Parmi les levures L. thermotolerans testées, la levure D n’a pas été retrouvée 24h après inoculation et le niveau de population de levures est faible pour cette modalité (<10^4 UFC/ml).  Les levures A et C se sont très bien implantées. Parmi les deux levures S. cerevisiae aux propriétés acidifiantes, les analyses microbiologiques réalisées à la moitié de la fermentation montrent une meilleure implantation pour la levure F (similaire à la levure témoin G) que la levure E.

Une acidification renforcée avec l’utilisation d’un couplage L. thermotolerans / S. cerevisiae aux propriétés acidifiantes

Les paramètres œnologiques ont été mesurées à la fin de la fermentation alcoolique (figure 2). Les résultats montrent des différences de production d’acide lactique entre les 4 levures L. thermotolerans (A, B, C et D) utilisées avec la levure témoin G. Seules les modalités ensemencées les levures A et C ont produit de l’acide lactique : la quantité produite est plus importante pour la levure C.

Les résultats diffèrent aussi avec les deux levures S. cerevisiae aux propriétés acidifiantes : les paramètres œnologiques de la modalité avec la levure E sont similaires à ceux de la modalité avec la levure témoin alors qu’une légère production d’acide malique est observée pour les modalités avec la levure F. Un fort pouvoir acidifiant est constaté lorsqu’elle est utilisée en combinaison avec les 2 levures L. thermotolerans A et C avec une différence d’acidité totale de + 1.2 à 1.4 g/L d’H2SO4. De plus, la teneur en alcool est légèrement diminuée (-0.4% vol.) pour les vins vinifiés avec cette levure F.

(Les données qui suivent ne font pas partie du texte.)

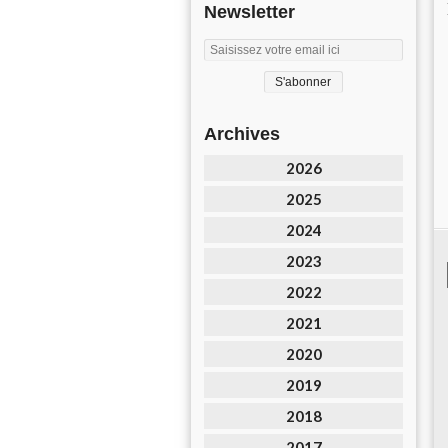
Newsletter
Archives
2026
2025
2024
2023
2022
2021
2020
2019
2018
2017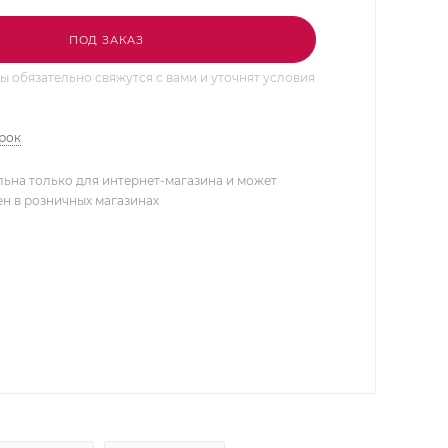
ПОД ЗАКАЗ
 обязательно свяжутся с вами и уточнят условия
арок
льна только для интернет-магазина и может
ен в розничных магазинах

 Figure 2 : Paramètres œnologiques des différentes modalités à la fin de la fermentation alcoolique


Les vins ont ensuite été dégustés 2 mois après la mise en bouteille. Les résultats sont présentés sous forme de spider graph. Le vin issu de la modalité « levure C, L. thermotolerans, combinée à la levure témoin G, S. cerevisiae », se distingue des autres par une meilleure intensité aromatique, caractérisée par des agrumes, des fruits blancs et des fruits exotiques. Cette combinaison conduit à des vins jugés mieux équilibrés. Les modalités avec la levure F ont été jugées comme étant plus acides que les autres, utilisée seule ou combinée avec une levure non-saccharomyces. C’est l’association « levure C, L. thermotolerans, avec la levure F, S. cerevisiae, aux propriétés acidifiantes » qui permet d’avoir des vins jugés plus acides. 


Niveau de significativité : ***1%, **5%, *10%

Figure 3 : Appréciation des vins levurés avec les levures G et F, S. saccharomyces, utilisés seules ou combinées avec la levure C, L. thermotolerans


Cette étude a permis de mettre en évidence que la capacité de bio-acidification varie d’une souche à l’autre. La production d’acides est renforcée en utilisant une combinaison non-Saccharomyces / Saccharomyces aux propriétés acidifiantes. C’est un outil prometteur pour apporter de la fraicheur et rafraichir nos vins blancs. De plus, l’utilisation de ces levures présente quelques avantages : moins coûteuse que l’acide tartrique et leur mention est facultative lors de l’étiquetage. De nouvelles expérimentations seront réalisées lors de la prochaine campagne de vinification avec des temps de contact différents entre la levure non-Saccharomyces et Saccharomyces.